Instructions for the task: Without copying any picture, transcribe exactly the lines of the data below from the one containing "Lectura del libro" through the one containing "être renouvelé dans la même session sans".

The input:

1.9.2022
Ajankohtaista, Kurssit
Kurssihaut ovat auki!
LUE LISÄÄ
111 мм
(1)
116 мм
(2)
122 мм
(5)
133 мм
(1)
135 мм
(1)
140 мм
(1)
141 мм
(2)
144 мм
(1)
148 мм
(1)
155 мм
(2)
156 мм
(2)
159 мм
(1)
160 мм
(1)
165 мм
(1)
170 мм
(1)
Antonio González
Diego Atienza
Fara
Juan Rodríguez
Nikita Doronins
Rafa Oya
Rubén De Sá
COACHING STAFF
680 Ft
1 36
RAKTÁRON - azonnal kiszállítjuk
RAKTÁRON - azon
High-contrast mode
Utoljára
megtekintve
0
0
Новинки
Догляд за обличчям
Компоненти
==
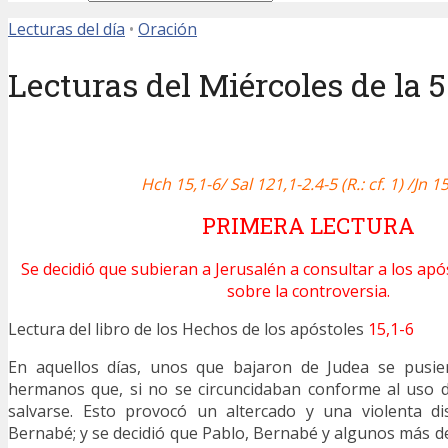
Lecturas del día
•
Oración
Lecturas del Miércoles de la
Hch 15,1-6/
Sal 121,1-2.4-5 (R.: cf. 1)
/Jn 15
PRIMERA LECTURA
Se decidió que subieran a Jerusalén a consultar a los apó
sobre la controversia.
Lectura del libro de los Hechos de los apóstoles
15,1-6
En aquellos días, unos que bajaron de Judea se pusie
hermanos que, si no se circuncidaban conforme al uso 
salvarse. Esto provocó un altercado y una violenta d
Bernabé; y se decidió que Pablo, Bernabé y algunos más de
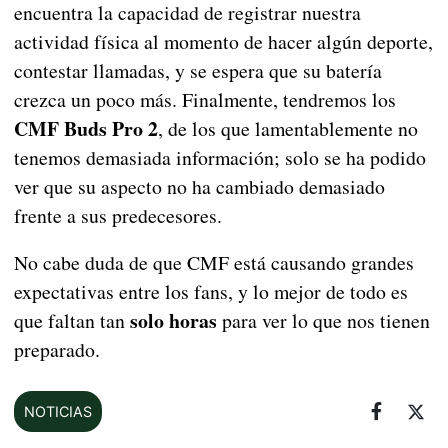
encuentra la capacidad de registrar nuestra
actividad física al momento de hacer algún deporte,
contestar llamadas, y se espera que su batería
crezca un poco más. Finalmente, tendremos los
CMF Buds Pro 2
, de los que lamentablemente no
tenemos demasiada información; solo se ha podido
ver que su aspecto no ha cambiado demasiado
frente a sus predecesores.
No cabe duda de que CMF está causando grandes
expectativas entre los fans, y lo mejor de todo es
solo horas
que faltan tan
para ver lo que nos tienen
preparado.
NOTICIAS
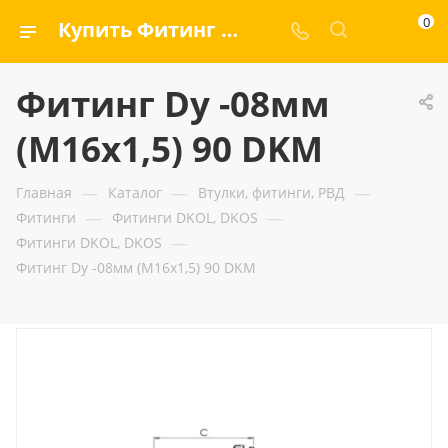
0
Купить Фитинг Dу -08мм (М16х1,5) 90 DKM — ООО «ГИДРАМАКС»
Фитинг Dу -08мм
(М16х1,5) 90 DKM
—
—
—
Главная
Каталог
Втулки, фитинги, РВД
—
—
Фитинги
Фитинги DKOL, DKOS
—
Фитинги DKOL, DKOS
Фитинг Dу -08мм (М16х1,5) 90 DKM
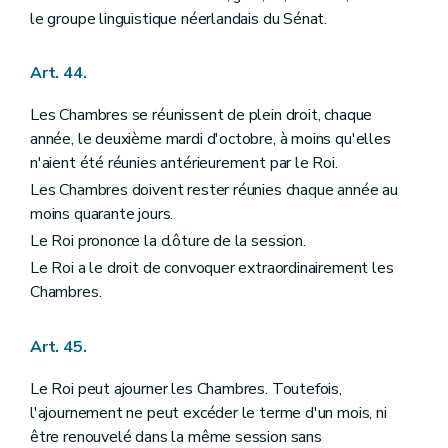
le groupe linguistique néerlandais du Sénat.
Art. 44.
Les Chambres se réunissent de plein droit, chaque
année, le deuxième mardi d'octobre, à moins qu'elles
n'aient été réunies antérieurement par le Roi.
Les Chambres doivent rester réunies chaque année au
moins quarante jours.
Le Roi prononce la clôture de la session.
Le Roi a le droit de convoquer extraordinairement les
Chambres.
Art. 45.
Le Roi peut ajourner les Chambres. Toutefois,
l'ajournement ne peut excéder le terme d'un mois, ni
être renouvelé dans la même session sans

Solution:
Lectura del libro de los Hechos de los apóstoles
15,1-6
En aquellos días, unos que bajaron de Judea se pusie
hermanos que, si no se circuncidaban conforme al uso 
salvarse. Esto provocó un altercado y una violenta d
Bernabé; y se decidió que Pablo, Bernabé y algunos más de
encuentra la capacidad de registrar nuestra
actividad física al momento de hacer algún deporte,
contestar llamadas, y se espera que su batería
crezca un poco más. Finalmente, tendremos los
CMF Buds Pro 2
, de los que lamentablemente no
tenemos demasiada información; solo se ha podido
ver que su aspecto no ha cambiado demasiado
frente a sus predecesores.
No cabe duda de que CMF está causando grandes
expectativas entre los fans, y lo mejor de todo es
solo horas
que faltan tan
para ver lo que nos tienen
preparado.
NOTICIAS
0
Купить Фитинг Dу -08мм (М16х1,5) 90 DKM — ООО «ГИДРАМАКС»
Фитинг Dу -08мм
(М16х1,5) 90 DKM
—
—
—
Главная
Каталог
Втулки, фитинги, РВД
—
—
Фитинги
Фитинги DKOL, DKOS
—
Фитинги DKOL, DKOS
Фитинг Dу -08мм (М16х1,5) 90 DKM
le groupe linguistique néerlandais du Sénat.
Art. 44.
Les Chambres se réunissent de plein droit, chaque
année, le deuxième mardi d'octobre, à moins qu'elles
n'aient été réunies antérieurement par le Roi.
Les Chambres doivent rester réunies chaque année au
moins quarante jours.
Le Roi prononce la clôture de la session.
Le Roi a le droit de convoquer extraordinairement les
Chambres.
Art. 45.
Le Roi peut ajourner les Chambres. Toutefois,
l'ajournement ne peut excéder le terme d'un mois, ni
être renouvelé dans la même session sans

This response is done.